What is expected: Return each line of the entries that mentions the word "pièces".

★ ★ ★ ★ ★

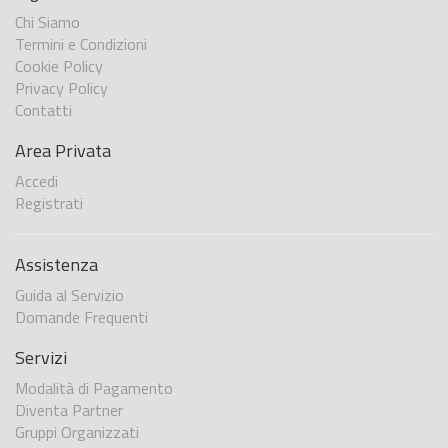
Chi Siamo
Termini e Condizioni
Cookie Policy
Privacy Policy
Contatti
Area Privata
Accedi
Registrati
Assistenza
Guida al Servizio
Domande Frequenti
Servizi
Modalità di Pagamento
Diventa Partner
Gruppi Organizzati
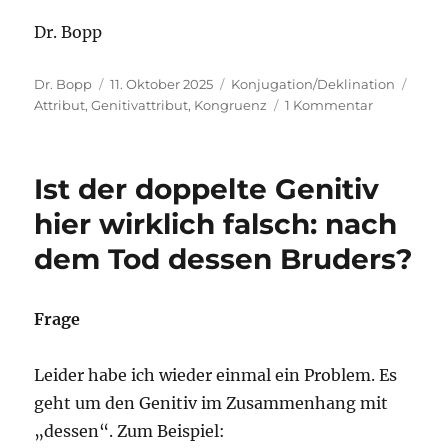
Dr. Bopp
Autor
Veröffentlicht
Kategorien
Schl
Dr. Bopp
11. Oktober 2025
Konjugation/Deklination
am
zu
Attribut
,
Genitivattribut
,
Kongruenz
1 Kommentar
Wenn
„Bibliothe
als
Ist der doppelte Genitiv
Dritter
Ort“
hier wirklich falsch: nach
im
dem Tod dessen Bruders?
Genitiv
(oder
Dativ)
steht
Frage
Leider habe ich wieder einmal ein Problem. Es
geht um den Genitiv im Zusammenhang mit
„dessen“. Zum Beispiel:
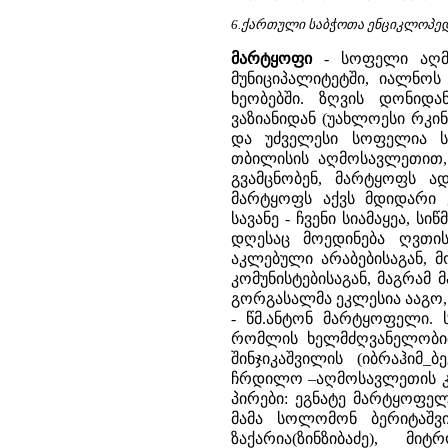
6.ქართული საბჭოთა ენციკლოპედია
მარტყოფი
-
სოფელი აღმ
მუნიციპალიტეტში, იალნოს
ხეობებში. ზღვის დონიდ
ვაზიანიდან (უახლოესი რკი
და უძველესი სოფელია სა
თბილისის აღმოსავლეთით, 
გვამცნობენ, მარტყოფს ად
მარტყოფს აქვს მდიდარი 
სავანე - ჩვენი სიამაყეა, 
დღესაც მოედინება ღვთი
აკლებული არაბებისაგან, მ
კომუნისტებისაგან, მაგრამ 
გორგასალმა ეკლესია ააგო,
- წმ.ანტონ მარტყოფელი. 
რომლის ხელმძღვანელობით
შინჯიკაშვილის (იბრაჰიმ
ჩრდილო –აღმოსავლეთის კუ
პირები: ეგნატე მარტყოფელ
მამა სოლომონ ბერიტაშვი
ზაქარია(ზინზიბაძე), 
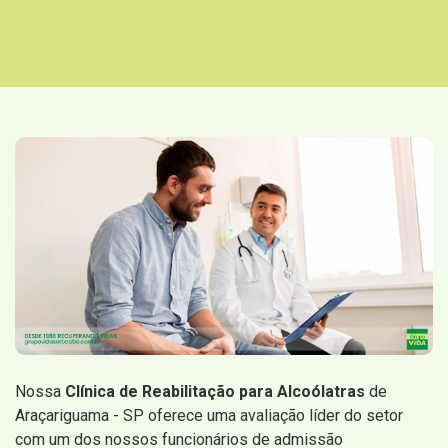
Nossa
Clínica de Reabilitação para Alcoólatras
de
Araçariguama - SP oferece uma avaliação líder do setor
com um dos nossos funcionários de admissão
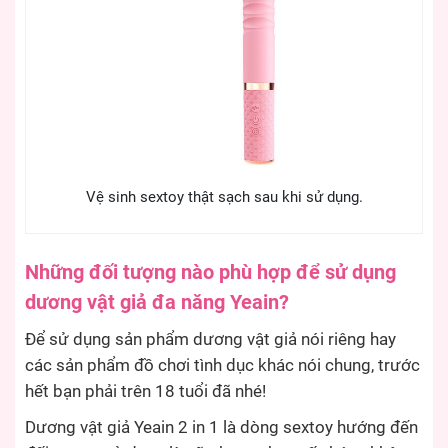
Vệ sinh sextoy thật sạch sau khi sử dụng.
Những đối tượng nào phù hợp để sử dụng
dương vật giả đa năng Yeain?
Để sử dụng sản phẩm dương vật giả nói riêng hay
các sản phẩm đồ chơi tình dục khác nói chung, trước
hết bạn phải trên 18 tuổi đã nhé!
Dương vật giả Yeain 2 in 1 là dòng sextoy hướng đến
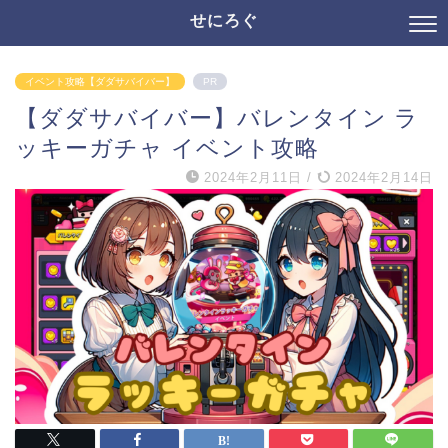
せにろぐ
イベント攻略【ダダサバイバー】
PR
【ダダサバイバー】バレンタイン ラ
ッキーガチャ イベント攻略
2024年2月11日
/
2024年2月14日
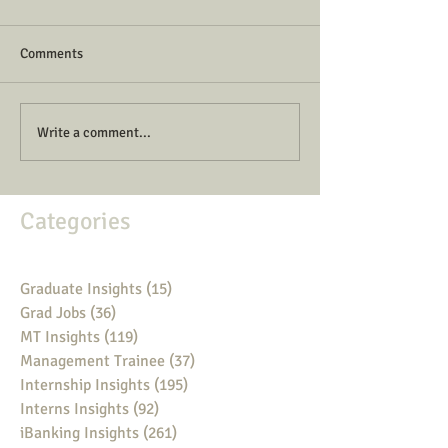
Comments
Write a comment...
Categories
Graduate Insights
(15)
15 posts
Grad Jobs
(36)
36 posts
MT Insights
(119)
119 posts
Management Trainee
(37)
37 posts
Internship Insights
(195)
195 posts
Interns Insights
(92)
92 posts
iBanking Insights
(261)
261 posts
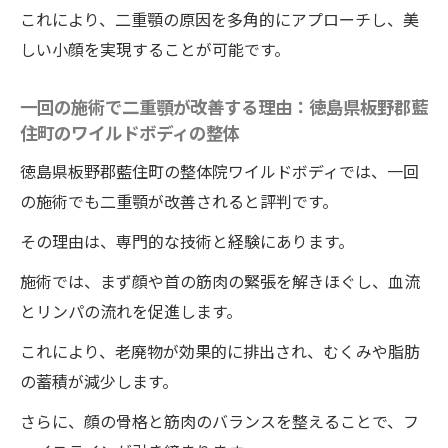
これにより、二重顎の原因を多角的にアプローチし、美
しい小顔を実現することが可能です。
一回の施術で二重顎が改善する理由：徳島県板野郡藍
住町のワイルドボディの整体
徳島県板野郡藍住町の整体院ワイルドボディでは、一回
の施術でも二重顎が改善されると評判です。
その理由は、専門的な技術と経験にあります。
施術では、まず顔や首の筋肉の緊張を解きほぐし、血流
とリンパの流れを促進します。
これにより、老廃物が効果的に排出され、むくみや脂肪
の蓄積が減少します。
さらに、顔の骨格と筋肉のバランスを整えることで、フ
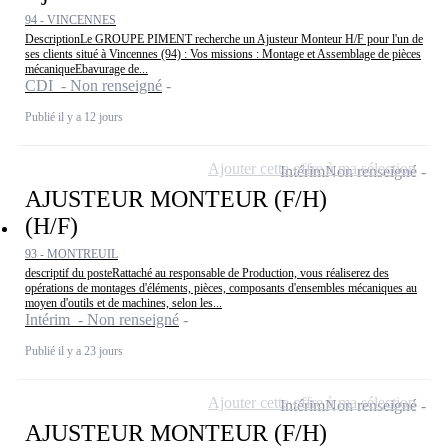
94 - VINCENNES
DescriptionLe GROUPE PIMENT recherche un Ajusteur Monteur H/F pour l'un de
ses clients situé à Vincennes (94) : Vos missions : Montage et Assemblage de pièces
mécaniqueEbavurage de...
CDI - Non renseigné
Publié il y a 12 jours
Ajouter cette offre à ma sélection
Intérim
Non renseigné
AJUSTEUR MONTEUR (F/H)
(H/F)
93 - MONTREUIL
descriptif du posteRattaché au responsable de Production, vous réaliserez des
opérations de montages d'éléments, pièces, composants d'ensembles mécaniques au
moyen d'outils et de machines, selon les...
Intérim - Non renseigné
Publié il y a 23 jours
Ajouter cette offre à ma sélection
Intérim
Non renseigné
AJUSTEUR MONTEUR (F/H)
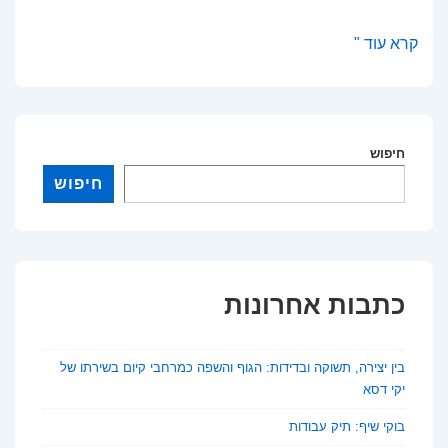
למי
קרא עוד "
שייכת
תרבות
העבר?
חיפוש
פרשנות
חדשה
חיפוש
לסוגיה
עתיקה
כתבות אחרונות
בין יצירה, תשוקה ובדידות: הגוף והשפה כמרחבי קיום בשירתו של
יקי דסא
בוקי שיף: תיק עבודות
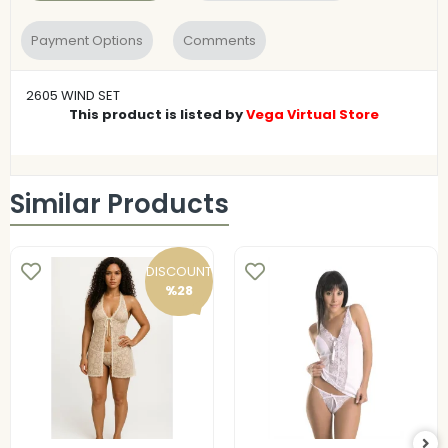
Payment Options
Comments
2605 WIND SET
This product is listed by
Vega Virtual Store
Similar Products
DISCOUNT
%28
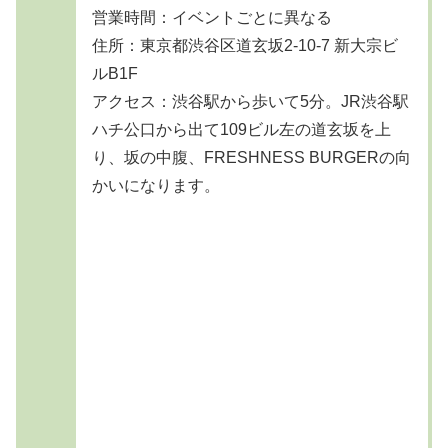
営業時間：イベントごとに異なる
住所：東京都渋谷区道玄坂2-10-7 新大宗ビ
ルB1F
アクセス：渋谷駅から歩いて5分。JR渋谷駅
ハチ公口から出て109ビル左の道玄坂を上
り、坂の中腹、FRESHNESS BURGERの向
かいになります。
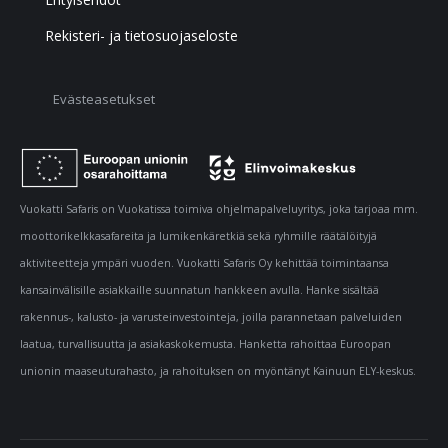
Rekisteri- ja tietosuojaseloste
Evästeasetukset
Vuokatti Safaris on Vuokatissa toimiva ohjelmapalveluyritys, joka tarjoaa mm.
moottorikelkkasafareita ja lumikenkäretkiä sekä ryhmille räätälöityjä
aktiviteetteja ympäri vuoden. Vuokatti Safaris Oy kehittää toimintaansa
kansainvälisille asiakkaille suunnatun hankkeen avulla. Hanke sisältää
rakennus-, kalusto- ja varusteinvestointeja, joilla parannetaan palveluiden
laatua, turvallisuutta ja asiakaskokemusta. Hanketta rahoittaa Euroopan
unionin maaseuturahasto, ja rahoituksen on myöntänyt Kainuun ELY-keskus.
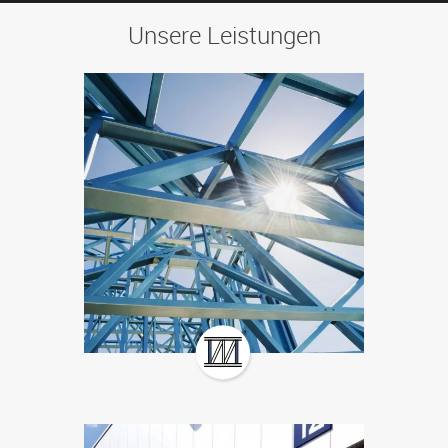
Unsere Leistungen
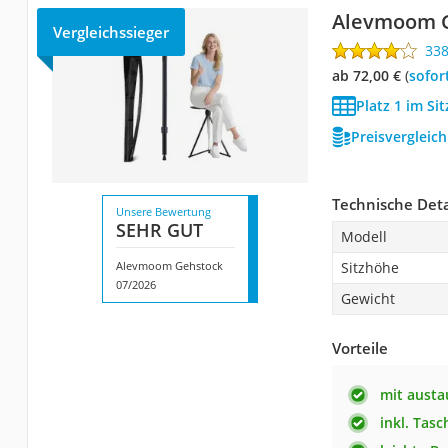
Alevmoom 
Vergleichssieger
33
ab 72,00 €
(
Sofor
Platz 1 im Si
Preisvergleic
Technische Deta
Unsere Bewertung
SEHR GUT
Modell
Alevmoom Gehstock
Sitzhöhe
07/2026
Gewicht
Vorteile
mit austa
inkl. Tasc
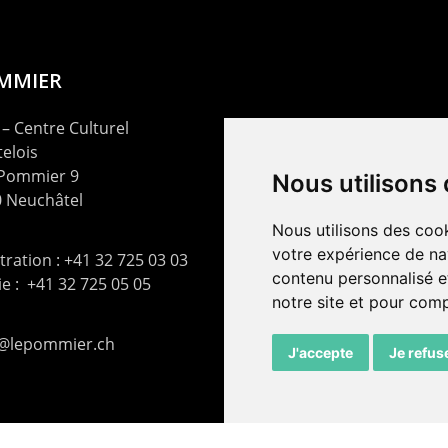
OMMIER
– Centre Culturel
elois
 Pommier 9
Nous utilisons
 Neuchâtel
Nous utilisons des cook
votre expérience de na
ration : +41 32 725 03 03
contenu personnalisé et
rie : +41 32 725 05 05
notre site et pour com
t@lepommier.ch
J'accepte
Je refus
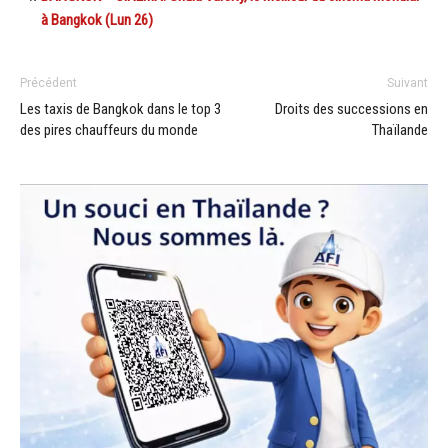
à Bangkok (Lun 26)
Précédent
Suivant
Les taxis de Bangkok dans le top 3
Droits des successions en
des pires chauffeurs du monde
Thaïlande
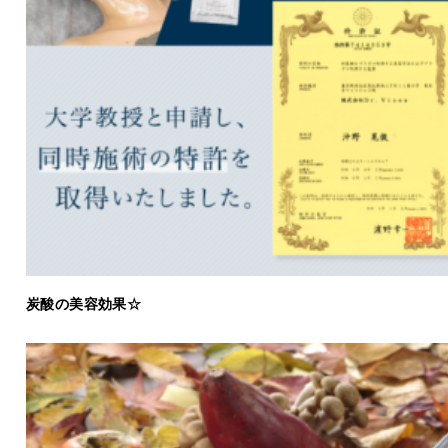
炭酸の美容効果☆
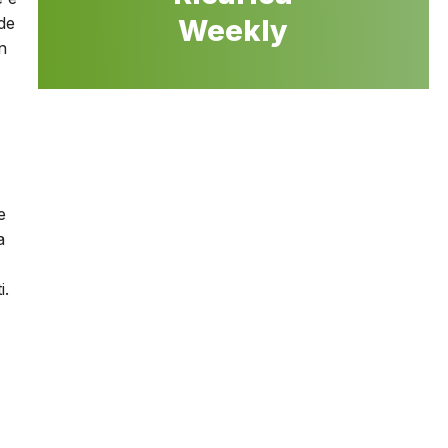
ede
Weekly
n
e
a
i.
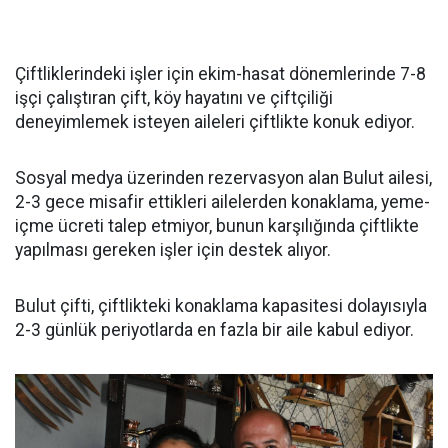
Çiftliklerindeki işler için ekim-hasat dönemlerinde 7-8
işçi çalıştıran çift, köy hayatını ve çiftçiliği
deneyimlemek isteyen aileleri çiftlikte konuk ediyor.
Sosyal medya üzerinden rezervasyon alan Bulut ailesi,
2-3 gece misafir ettikleri ailelerden konaklama, yeme-
içme ücreti talep etmiyor, bunun karşılığında çiftlikte
yapılması gereken işler için destek alıyor.
Bulut çifti, çiftlikteki konaklama kapasitesi dolayısıyla
2-3 günlük periyotlarda en fazla bir aile kabul ediyor.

★ ★ ★ ★ ★

Written answer:
ses clients situé à Vincennes (94) : Vos missions : Montage et Assemblage de pièces
opérations de montages d'éléments, pièces, composants d'ensembles mécaniques au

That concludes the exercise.